Welcome to the Sabbath for all cats save those of the Hebrew persuasion: it’s Sunday, October 24, 2021, and National Bologna Day (I spell it “baloney”).
It’s also Food Day in the U.S.; World Tripe Day (yuk, and yes, I did try it); National Good and Plenty Day, celebrating the licorice candy (according to Wikipedia, “[the candy] was first produced by the Quaker City Chocolate & Confectionery Company of Philadelphia, Pennsylvania in 1893 and is believed to be the oldest branded candy in the United States”); World Polio Day, the birthday of Jonas Salk; United Nations Day, the anniversary of the 1945 Charter of the United Nations; and World Development Information Day
In honor of World Tripe Day we honor this man:
News of the Day:
*A new op-ed in the NYT, “Let the punishment fit the crime,” startled me by revealing that Illinois, along with several other states, had abolished discretionary parole for offenders (this was way back in 1978 in Illinois, but parole may soon be reinstated). I was also surprised to see data like this:
Both of us have visited and studied prisons in other Western countries, where 20-year sentences are considered extreme and are exceptionally rare.

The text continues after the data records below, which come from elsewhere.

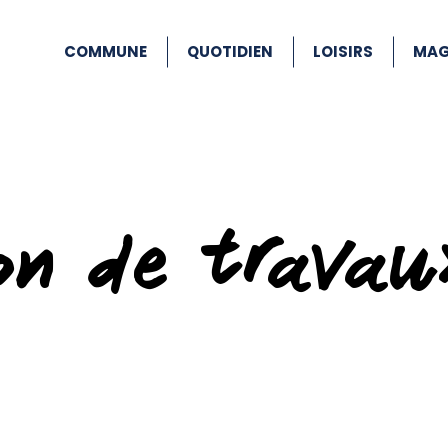
COMMUNE
QUOTIDIEN
LOISIRS
MAG
ion de travau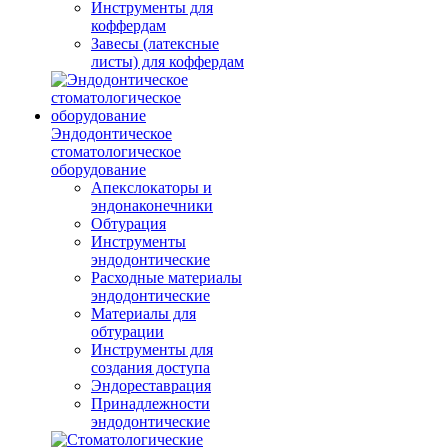
Инструменты для
коффердам
Завесы (латексные
листы) для коффердам
Эндодонтическое
стоматологическое
оборудование
Апекслокаторы и
эндонаконечники
Обтурация
Инструменты
эндодонтические
Расходные материалы
эндодонтические
Материалы для
обтурации
Инструменты для
создания доступа
Эндореставрация
Принадлежности
эндодонтические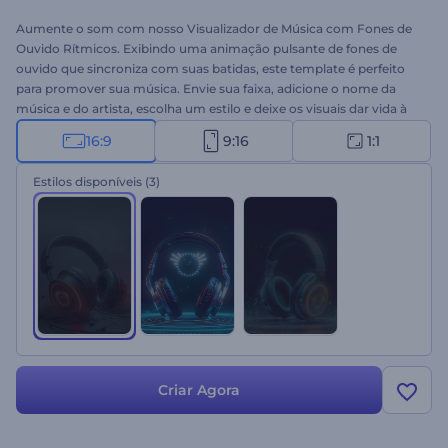
Aumente o som com nosso Visualizador de Música com Fones de
Ouvido Rítmicos. Exibindo uma animação pulsante de fones de
ouvido que sincroniza com suas batidas, este template é perfeito
para promover sua música. Envie sua faixa, adicione o nome da
música e do artista, escolha um estilo e deixe os visuais dar vida à
sua música. Ideal para músicos, DJs, produtores musicais e
16:9
9:16
1:1
YouTubers que querem impulsionar seu canal com novos vídeos
musicais. Crie agora e faça sua música se destacar!
Estilos disponíveis
(3)
Criar Agora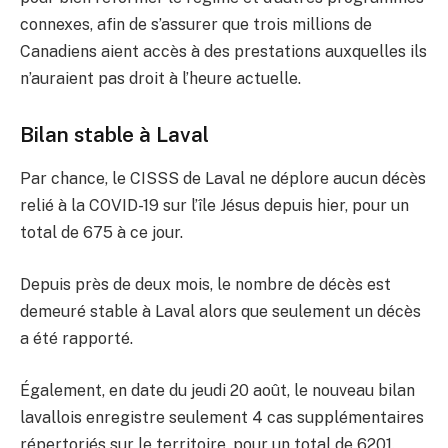
connexes, afin de s’assurer que trois millions de
Canadiens aient accès à des prestations auxquelles ils
n’auraient pas droit à l’heure actuelle.
Bilan stable à Laval
Par chance, le CISSS de Laval ne déplore aucun décès
relié à la COVID-19 sur l’île Jésus depuis hier, pour un
total de 675 à ce jour.
Depuis près de deux mois, le nombre de décès est
demeuré stable à Laval alors que seulement un décès
a été rapporté.
Également, en date du jeudi 20 août, le nouveau bilan
lavallois enregistre seulement 4 cas supplémentaires
répertoriés sur le territoire, pour un total de 6201.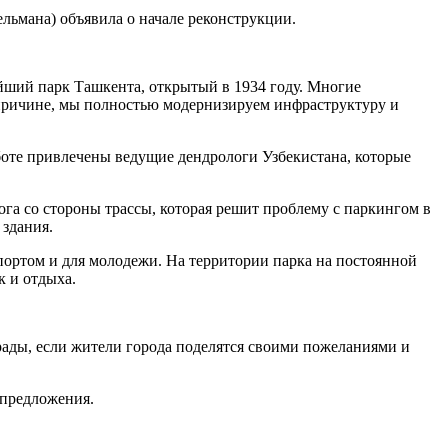
льмана) объявила о начале реконструкции.
ейший парк Ташкента, открытый в 1934 году. Многие
 причине, мы полностью модернизируем инфраструктуру и
работе привлечены ведущие дендрологи Узбекистана, которые
ога со стороны трассы, которая решит проблему с паркингом в
здания.
ортом и для молодежи. На территории парка на постоянной
к и отдыха.
рады, если жители города поделятся своими пожеланиями и
 предложения.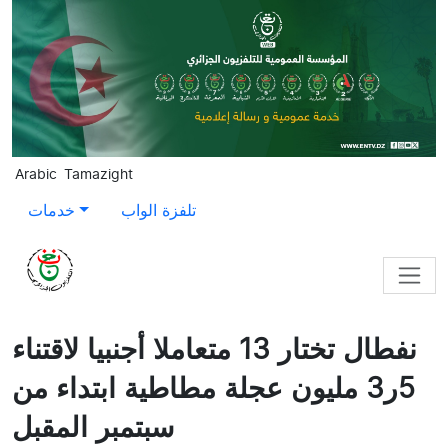
Skip to main content
Arabic
Tamazight
تلفزة الواب
خدمات
نفطال تختار 13 متعاملا أجنبيا لاقتناء
5ر3 مليون عجلة مطاطية ابتداء من
سبتمبر المقبل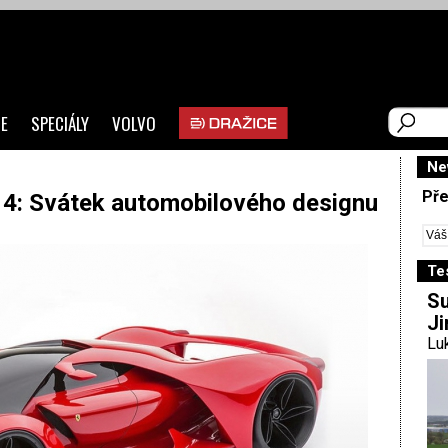
E
SPECIÁLY
VOLVO
Ne
Pře
4: Svátek automobilového designu
Te
Su
Ji
Luk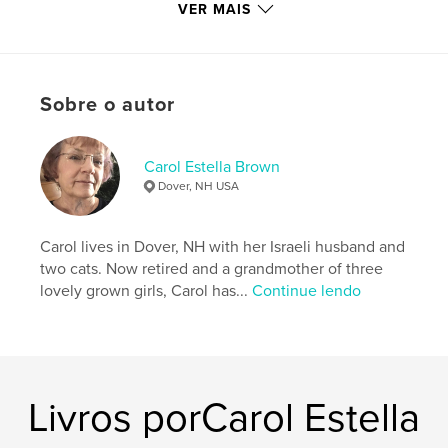
VER MAIS
Categorias adicionais
Portfólios
,
Poesia
Opção de projeto:
15×23 cm
Nº de páginas:
84
ISBN
Sobre o autor
Capa mole: 9781006391842
Capa dura, Sobrecapa: 9781006391859
Carol Estella Brown
Capa dura com ImageWrap: 9781006391866
Dover, NH USA
Data de publicação:
out 15, 2021
Idioma
English
Carol lives in Dover, NH with her Israeli husband and
two cats. Now retired and a grandmother of three
Palavras-chavee
lovely grown girls, Carol has...
Continue lendo
,
poems
short stories
Livros porCarol Estella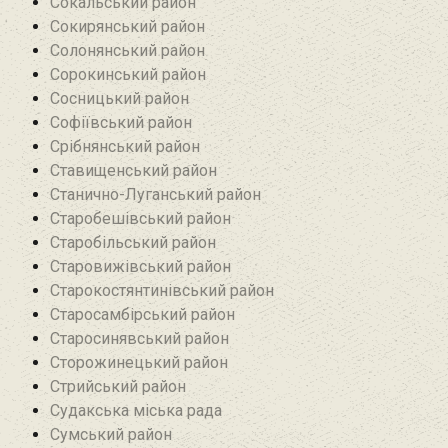
Сокальський район
Сокирянський район
Солонянський район
Сорокинський район
Сосницький район
Софіївський район
Срібнянський район‎
Ставищенський район
Станично-Луганський район‎
Старобешівський район‎
Старобільський район
Старовижівський район
Старокостянтинівський район
Старосамбірський район
Старосинявський район
Сторожинецький район
Стрийський район
Судакська міська рада
Сумський район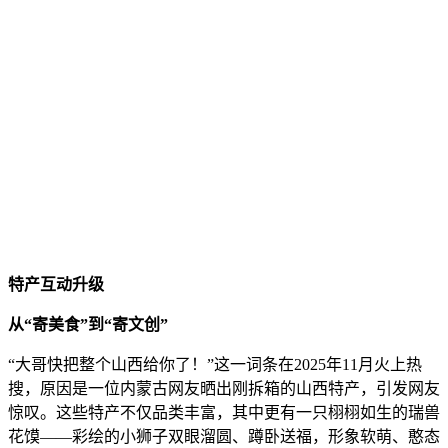
特产互动升级
从“寄美食”到“寄文创”
“大哥快把整个山西给你了！”这一词条在2025年11月火上热
搜，原因是一位内蒙古网友晒出刚拆箱的山西特产，引发网友
惊叹。这些特产不仅品类丰富，其中更有一只栩栩如生的瑞兽
花馍——彩绘的小狮子双眼溜圆、蹲卧送福，形象软萌、憨态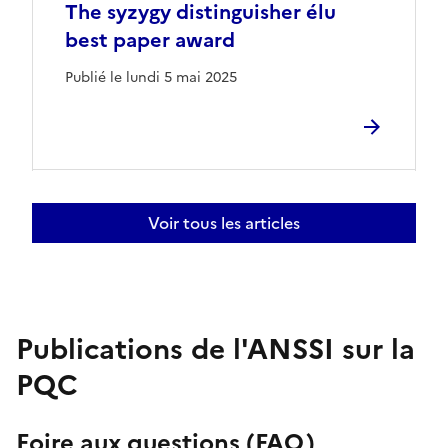
The syzygy distinguisher élu
best paper award
Publié le lundi 5 mai 2025
Voir tous les articles
Publications de l'ANSSI sur la
PQC
Foire aux questions (FAQ)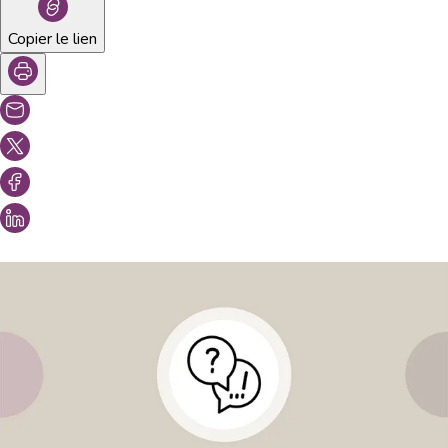
Copier le lien
Vous aimeriez peut-être aussi...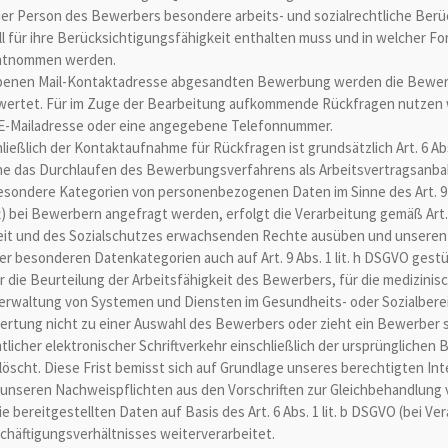
 der Person des Bewerbers besondere arbeits- und sozialrechtliche Ber
 für ihre Berücksichtigungsfähigkeit enthalten muss und in welcher For
 entnommen werden.
benen Mail-Kontaktadresse abgesandten Bewerbung werden die Bewerbe
rtet. Für im Zuge der Bearbeitung aufkommende Rückfragen nutzen w
 E-Mailadresse oder eine angegebene Telefonnummer.
eßlich der Kontaktaufnahme für Rückfragen ist grundsätzlich Art. 6 Abs.
inne das Durchlaufen des Bewerbungsverfahrens als Arbeitsvertragsanba
ondere Kategorien von personenbezogenen Daten im Sinne des Art. 9 
ei Bewerbern angefragt werden, erfolgt die Verarbeitung gemäß Art. 9 
heit und des Sozialschutzes erwachsenden Rechte ausüben und unsere
der besonderen Datenkategorien auch auf Art. 9 Abs. 1 lit. h DSGVO gest
r die Beurteilung der Arbeitsfähigkeit des Bewerbers, für die medizini
Verwaltung von Systemen und Diensten im Gesundheits- oder Sozialberei
tung nicht zu einer Auswahl des Bewerbers oder zieht ein Bewerber 
tlicher elektronischer Schriftverkehr einschließlich der ursprünglich
scht. Diese Frist bemisst sich auf Grundlage unseres berechtigten Int
nseren Nachweispflichten aus den Vorschriften zur Gleichbehandlun
bereitgestellten Daten auf Basis des Art. 6 Abs. 1 lit. b DSGVO (bei Ver
häftigungsverhältnisses weiterverarbeitet.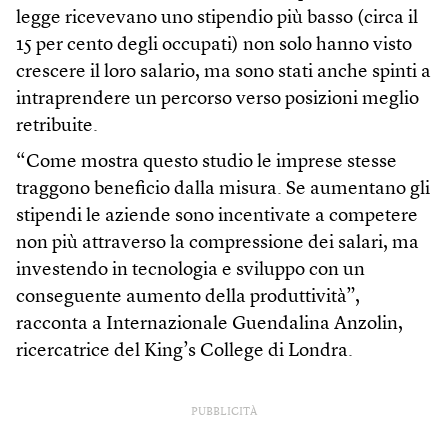
legge ricevevano uno stipendio più basso (circa il
15 per cento degli occupati) non solo hanno visto
crescere il loro salario, ma sono stati anche spinti a
intraprendere un percorso verso posizioni meglio
retribuite.
“Come mostra questo studio le imprese stesse
traggono beneficio dalla misura. Se aumentano gli
stipendi le aziende sono incentivate a competere
non più attraverso la compressione dei salari, ma
investendo in tecnologia e sviluppo con un
conseguente aumento della produttività”,
racconta a Internazionale Guendalina Anzolin,
ricercatrice del King’s College di Londra.
PUBBLICITÀ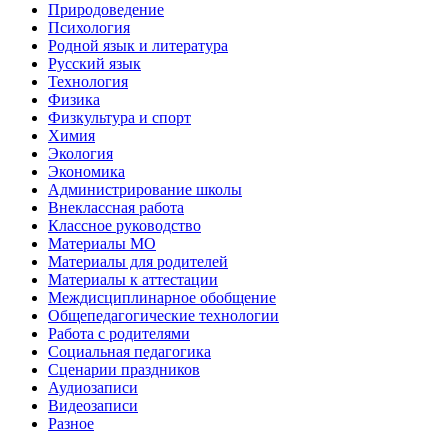
Природоведение
Психология
Родной язык и литература
Русский язык
Технология
Физика
Физкультура и спорт
Химия
Экология
Экономика
Администрирование школы
Внеклассная работа
Классное руководство
Материалы МО
Материалы для родителей
Материалы к аттестации
Междисциплинарное обобщение
Общепедагогические технологии
Работа с родителями
Социальная педагогика
Сценарии праздников
Аудиозаписи
Видеозаписи
Разное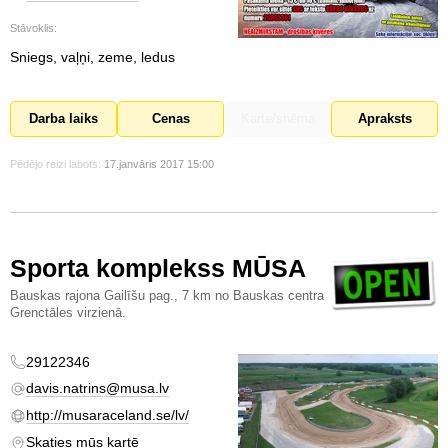
Stāvoklis:
Sniegs, vaļņi, zeme, ledus
Darba laiks
Cenas
Karte/shēma
Apraksts
Pēdējo reizi labots:
17.janvāris 2017 15:00
Sporta komplekss MŪSA
Bauskas rajona Gailīšu pag., 7 km no Bauskas centra
Grenctāles virzienā.
29122346
davis.natrins@musa.lv
http://musaraceland.se/lv/
Skaties mūs kartē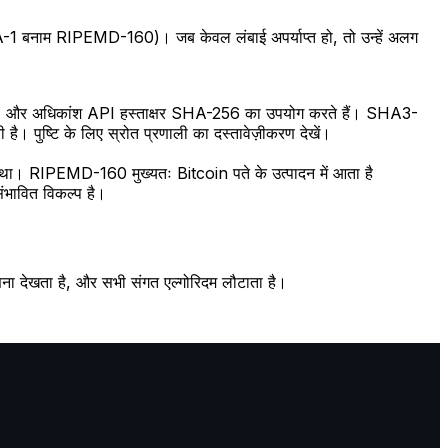
SHA-1 बनाम RIPEMD-160)। जब केवल लंबाई अपर्याप्त हो, तो उन्हें अलग
्लॉक, और अधिकांश API हस्ताक्षर SHA-256 का उपयोग करते हैं। SHA3-
। पुष्टि के लिए स्रोत प्रणाली का दस्तावेज़ीकरण देखें।
ा। RIPEMD-160 मुख्यतः Bitcoin पते के उत्पादन में आता है
भावित विकल्प है।
्ण गणना देखता है, और सभी संगत एल्गोरिदम लौटाता है।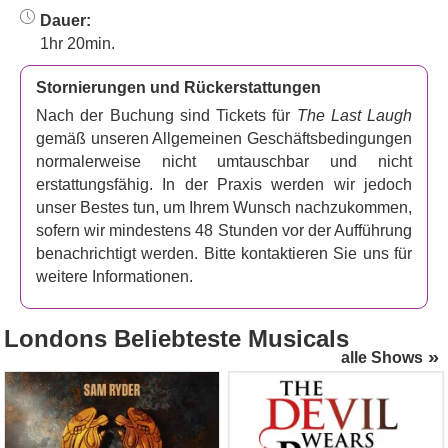
Dauer:
1hr 20min.
Stornierungen und Rückerstattungen
Nach der Buchung sind Tickets für
The Last Laugh
gemäß unseren Allgemeinen Geschäftsbedingungen
normalerweise nicht umtauschbar und nicht
erstattungsfähig. In der Praxis werden wir jedoch
unser Bestes tun, um Ihrem Wunsch nachzukommen,
sofern wir mindestens 48 Stunden vor der Aufführung
benachrichtigt werden. Bitte kontaktieren Sie uns für
weitere Informationen.
Londons
Beliebteste Musicals
alle Shows
Jesus Christ Superstar
The Devil Wears Prada
(London Palladium)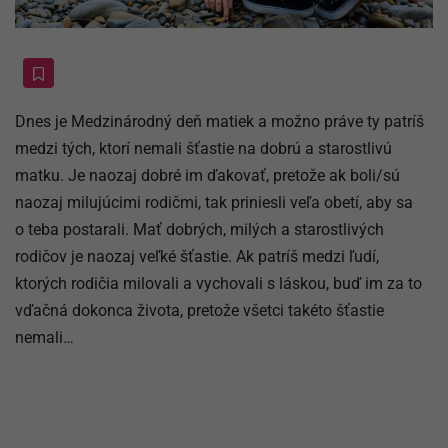
Dnes je Medzinárodný deň matiek a možno práve ty patríš
medzi tých, ktorí nemali šťastie na dobrú a starostlivú
matku. Je naozaj dobré im ďakovať, pretože ak boli/sú
naozaj milujúcimi rodičmi, tak priniesli veľa obetí, aby sa
o teba postarali. Mať dobrých, milých a starostlivých
rodičov je naozaj veľké šťastie. Ak patríš medzi ľudí,
ktorých rodičia milovali a vychovali s láskou, buď im za to
vďačná dokonca života, pretože všetci takéto šťastie
nemali…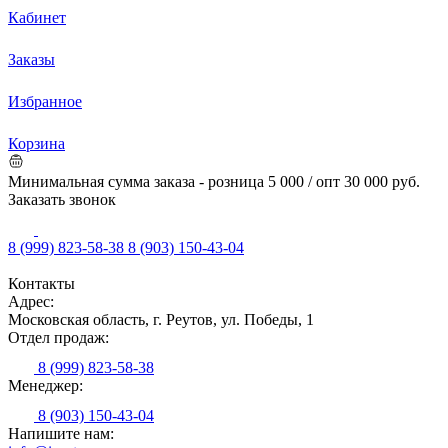
Кабинет
Заказы
Избранное
Корзина
Минимальная сумма заказа - розница 5 000 / опт 30 000 руб.
Заказать звонок
8 (999) 823-58-38
8 (903) 150-43-04
Контакты
Адрес:
Московская область, г. Реутов, ул. Победы, 1
Отдел продаж:
8 (999) 823-58-38
Менеджер:
8 (903) 150-43-04
Напишите нам: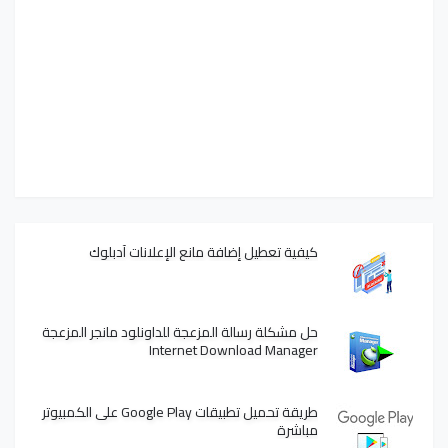
كيفية تعطيل إضافة مانع الإعلانات آدبلوك
حل مشكلة رسالة المزعجة للداونلود مانجر المزعجة
Internet Download Manager
طريقة تحميل تطبيقات Google Play على الكمبيوتر
مباشرة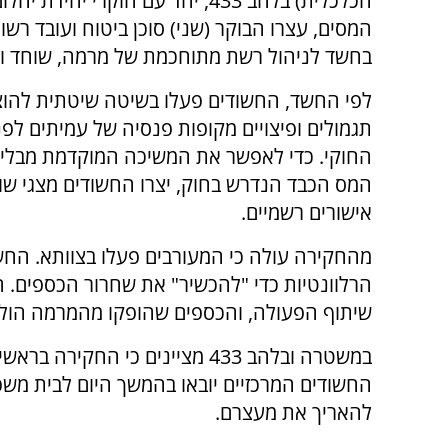
הכלכלית) בלהב 433, יחד עם חוקרי יחידת
המסים, עצרו הבוקר (שני) סוכן ביטוח ועובד רש
בחשד לניהול רשת מתוחכמת של מרמה, שוחד וע
לפי החשד, החשודים פעלו בשיטה שיטתית להו
תגמולים ופיצויים מקופות פנסיה של עמיתים לפנ
החוקי. כדי לאפשר את המשיכה המוקדמת מבלי
המס הכבד הנדרש בחוק, יצרו החשודים מצגי שווא
אישורים רשמיים.
מהחקירה עולה כי המעורבים פעלו בצוותא. החשו
הרלוונטיות כדי "להכשיר" את שחרור הכספים. ה
שיתוף הפעולה, והכספים שהופקו מהמרמה הולבנ
במשטרה ובלהב 433 מציינים כי הח
החשודים המרכזיים יובאו בהמשך היום לבית 
להאריך את מעצרם.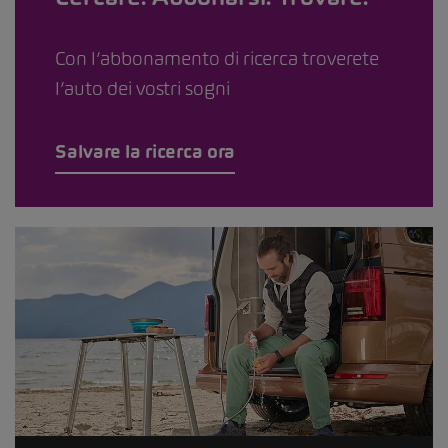
Con l’abbonamento di ricerca troverete
l’auto dei vostri sogni
Salvare la ricerca ora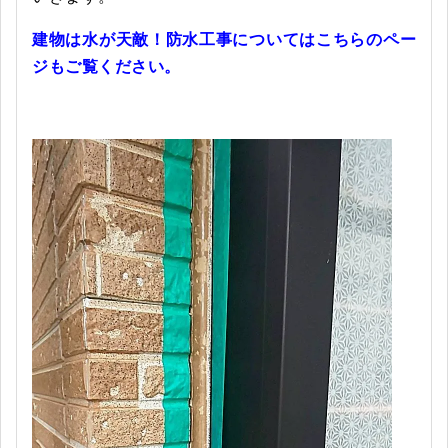
建物は水が天敵！防水工事についてはこちらのペー
ジもご覧ください。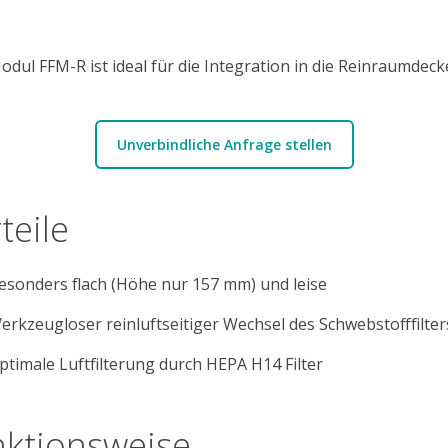
odul FFM-R ist ideal für die Integration in die Reinraumdecke
Unverbindliche Anfrage stellen
teile
esonders flach (Höhe nur 157 mm) und leise
erkzeugloser reinluftseitiger Wechsel des Schwebstofffilter
ptimale Luftfilterung durch HEPA H14 Filter
ktionsweise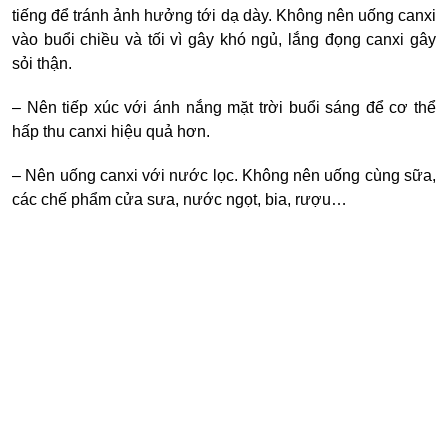
tiếng để tránh ảnh hưởng tới dạ dày. Không nên uống canxi
vào buổi chiều và tối vì gây khó ngủ, lắng đọng canxi gây
sỏi thận.
–
Nên tiếp xúc với ánh nắng mặt trời buổi sáng để cơ thể
hấp thu canxi hiệu quả hơn.
–
Nên uống canxi với nước lọc. Không nên uống cùng sữa,
các chế phẩm cửa sưa, nước ngọt, bia, rượu…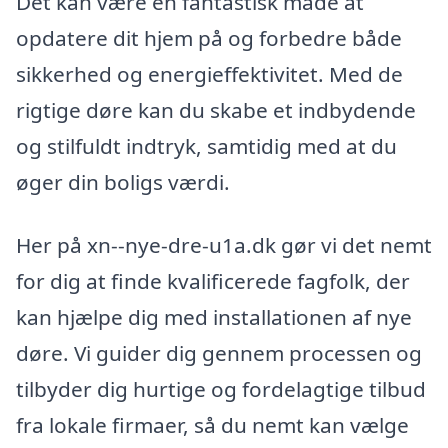
Det kan være en fantastisk måde at
opdatere dit hjem på og forbedre både
sikkerhed og energieffektivitet. Med de
rigtige døre kan du skabe et indbydende
og stilfuldt indtryk, samtidig med at du
øger din boligs værdi.
Her på xn--nye-dre-u1a.dk gør vi det nemt
for dig at finde kvalificerede fagfolk, der
kan hjælpe dig med installationen af nye
døre. Vi guider dig gennem processen og
tilbyder dig hurtige og fordelagtige tilbud
fra lokale firmaer, så du nemt kan vælge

In Germany, according to a 2013 Vera Institute of Justice report, fewer than 100 people have prison terms longer than 15 years; in the Netherlands, all but a tiny percentage are sentenced to four years or less. In U.S. prisons, life sentences are routine.
Even Anders Breivik, who killed 77 people in Norway in 2011, got the country’s maximum sentence: a minimum of 10 years and maximum of 21 years, at which time he’s evaluated to see if he’s releasable. If not, the sentence is extended in 5-year increments, which could last until he died (and likely will). But everyone gets at least a chance for rehabilitation and release, and there’s no such thing in Norway as a life sentence. The authors of the op-ed propose this:
Many legal scholars and criminologists now agree that whatever prisons are supposed to accomplish — whether it’s incapacitation, accountability, rehabilitation or deterrence — it can be achieved within two decades. The nonprofit Sentencing Project argues that the United States should follow the lead of other countries and cap prison terms at 20 years, barring exceptional circumstances. The Model Penal Code of the American Law Institute, a century-old organization led by judges, law professors and legal experts, proposes reviewing long sentences for resentencing or release after 15 years.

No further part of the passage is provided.